Zainab Ahmed, Nigeria’s Minister of Finance, Budget and National Planning, has disclosed that there is a provision to tax cryptocurrency and other digital assets in the 2022 finance bill.
Laolu Akande, spokesperson to Vice-President Yemi Osinbajo, in a statement said Ahmed updated the national economic council (NEC) on the main features of the bill at an extraordinary virtual meeting on Thursday.
The minister said the proposed bill is anchored on five fundamental policy drivers.
She listed the drivers as tax equity, climate change, job creation/ economic growth, tax incentives’ reform and revenue generation/tax administration.
She said that the bill sought to amend relevant taxes, excises and duty statutes in line with the macroeconomic policy reforms of the federal government.
According to Ahmed, the bill also aims to amend and make further provisions in specific laws in connection with the public financial management of the federation.
She said other aspects of the finance bill include chargeable assets; exclusion of losses and replacement of business assets.

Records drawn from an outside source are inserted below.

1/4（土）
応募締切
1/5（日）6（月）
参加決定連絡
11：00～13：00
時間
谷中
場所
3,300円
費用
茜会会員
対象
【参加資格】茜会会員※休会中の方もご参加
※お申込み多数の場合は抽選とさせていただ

“For instance, under the Tax Equity pillar, all sectors of the economy would be brought into the tax net including Capital Gains Tax from digital assets, cable undertakings, lottery and gaming business,” the statement quoted Ahmed as saying.
“Similarly, under the Climate Change and Green Growth pillar of the bill, there would be incentives for the natural gas sector and discouragement of gas flaring.

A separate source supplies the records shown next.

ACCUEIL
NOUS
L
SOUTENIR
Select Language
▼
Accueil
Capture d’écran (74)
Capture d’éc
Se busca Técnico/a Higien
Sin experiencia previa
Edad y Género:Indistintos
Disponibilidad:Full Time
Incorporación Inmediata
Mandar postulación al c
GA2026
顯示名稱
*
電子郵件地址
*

“Under the pillar of Tax Incentives’ Reforms, there would be new deductions for Research and Development, and Investment Tax Credits; Reconstruction Investment Allowance; Rural Investment Allowance; Incomes in Convertible Currencies to be exempt, among others.
“Also the bill contains an amendment under Chargeable Assets stating that “subject to any exceptions provided by this Act”, all forms of property shall be assets for this Act, whether situated in Nigeria or not, including options, debts, digital assets and incorporeal property generally.”

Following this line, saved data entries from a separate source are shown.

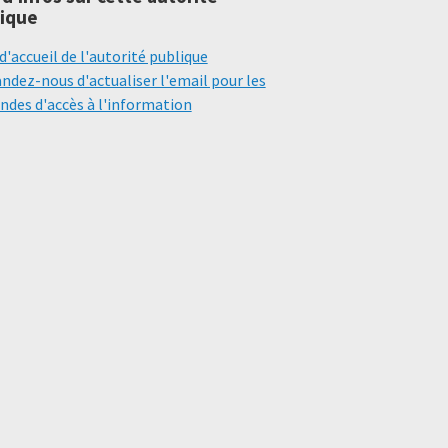
ique
d'accueil de l'autorité publique
dez-nous d'actualiser l'email pour les
des d'accès à l'information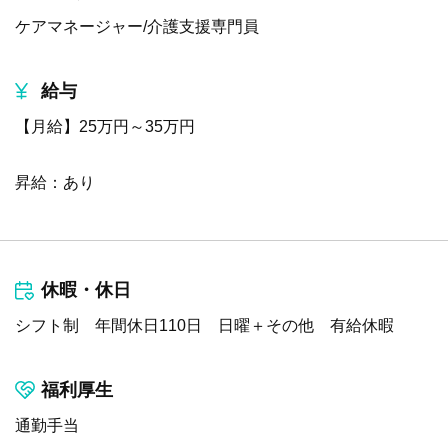
ケアマネージャー/介護支援専門員
給与
【月給】25万円～35万円
昇給：あり
休暇・休日
シフト制 年間休日110日 日曜＋その他 有給休暇
福利厚生
通勤手当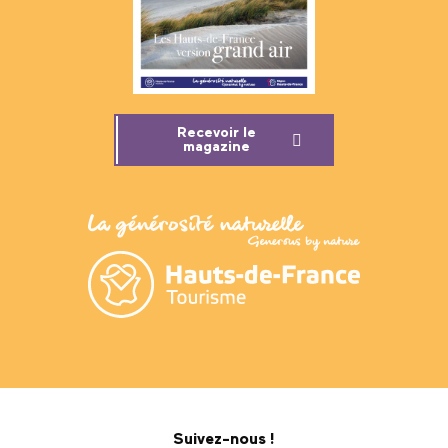
Recevoir le
magazine
Suivez-nous !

The minister said the proposed bill clarified the taxation of cryptocurrency and other digital assets in line with the government’s policy thrust of enhancing cross-border and international taxation of growing e-commerce with emerging markets.
She said that by doing so, Nigeria would join the league of jurisdictions currently taxing digital assets, including the UK, the US, Australia, India, Kenya and South Africa.
After Ahmed’s presentation, the governors of Sokoto, Borno, Kaduna, Kebbi and Ogun states, among others, commented on the bill.
Following their comments, the NEC resolved to update the draft finance bill with additional inputs from state governors as the bill goes ahead to the federal executive council (FEC) before the president sends it to the national assembly.
In 2021, the Central Bank of Nigeria (CBN) directed banks to close accounts of persons or entities involved in cryptocurrency transactions within their systems.
The apex bank further urged citizens to desist from crypto assets, warning that they are used to fund illegal dealings.